_MATERIAL FOR THIS TASK:_
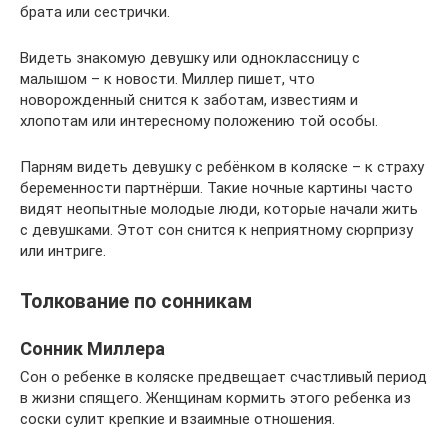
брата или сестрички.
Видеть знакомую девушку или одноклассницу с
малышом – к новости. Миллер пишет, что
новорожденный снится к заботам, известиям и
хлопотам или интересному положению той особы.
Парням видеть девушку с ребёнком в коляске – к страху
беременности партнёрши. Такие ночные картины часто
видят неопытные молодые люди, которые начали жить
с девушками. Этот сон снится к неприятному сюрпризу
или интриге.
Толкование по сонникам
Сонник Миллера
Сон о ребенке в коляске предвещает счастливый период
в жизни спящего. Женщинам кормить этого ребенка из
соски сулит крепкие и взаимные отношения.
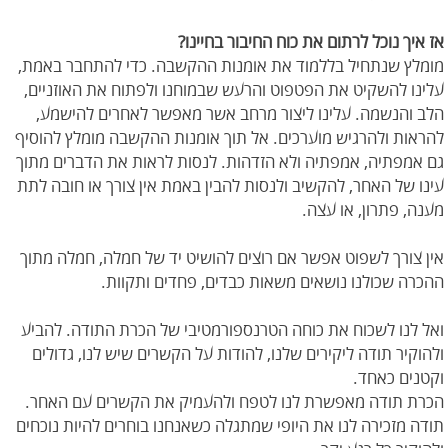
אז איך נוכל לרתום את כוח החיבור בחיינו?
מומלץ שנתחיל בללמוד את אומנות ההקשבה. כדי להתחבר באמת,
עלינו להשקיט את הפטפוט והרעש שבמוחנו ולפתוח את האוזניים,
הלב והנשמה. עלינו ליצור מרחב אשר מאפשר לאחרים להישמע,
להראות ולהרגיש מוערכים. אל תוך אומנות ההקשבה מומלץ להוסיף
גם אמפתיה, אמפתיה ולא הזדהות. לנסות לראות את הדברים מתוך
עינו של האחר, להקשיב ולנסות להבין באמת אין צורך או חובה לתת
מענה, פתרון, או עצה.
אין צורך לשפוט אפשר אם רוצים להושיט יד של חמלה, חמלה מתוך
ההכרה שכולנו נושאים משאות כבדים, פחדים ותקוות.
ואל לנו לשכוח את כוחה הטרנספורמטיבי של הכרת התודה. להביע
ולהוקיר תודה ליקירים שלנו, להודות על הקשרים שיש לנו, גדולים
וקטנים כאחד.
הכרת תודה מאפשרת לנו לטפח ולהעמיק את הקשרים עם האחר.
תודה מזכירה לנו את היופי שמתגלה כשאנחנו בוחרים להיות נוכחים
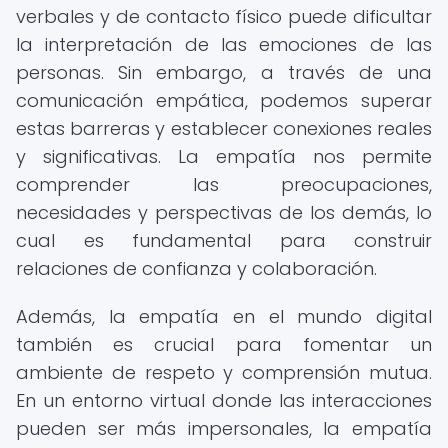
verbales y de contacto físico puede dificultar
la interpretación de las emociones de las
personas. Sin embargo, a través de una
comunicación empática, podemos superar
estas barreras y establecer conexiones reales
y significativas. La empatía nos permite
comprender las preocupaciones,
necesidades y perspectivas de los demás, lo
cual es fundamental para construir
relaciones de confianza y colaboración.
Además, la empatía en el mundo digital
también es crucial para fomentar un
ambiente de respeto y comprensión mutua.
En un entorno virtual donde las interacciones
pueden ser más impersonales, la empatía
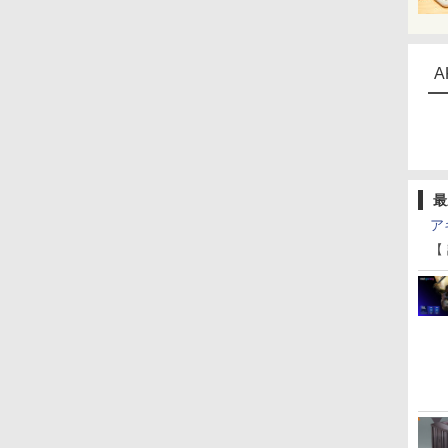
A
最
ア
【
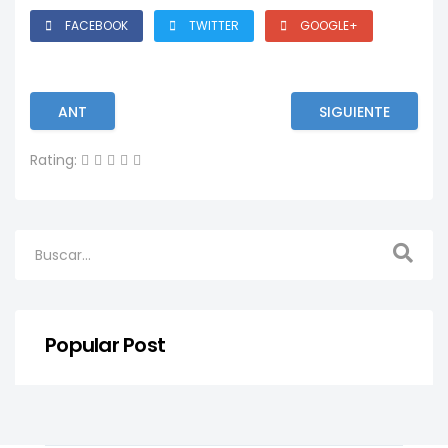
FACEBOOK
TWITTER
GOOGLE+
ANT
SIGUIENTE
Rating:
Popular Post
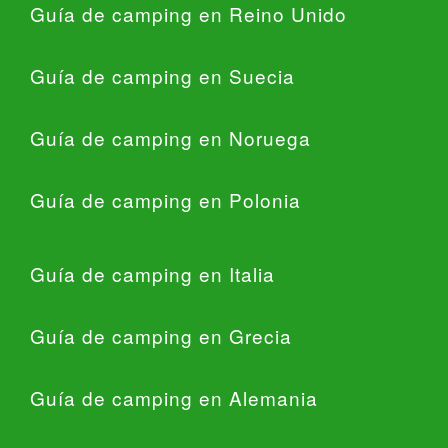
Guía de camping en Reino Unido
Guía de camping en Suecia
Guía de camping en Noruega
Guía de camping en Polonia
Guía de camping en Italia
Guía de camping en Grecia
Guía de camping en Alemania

_TASK TO COMPLETE:_ Respond with the count of lines above holding the string "הקשרים", and leave out everything else.

_SOLUTION BELOW:_ 2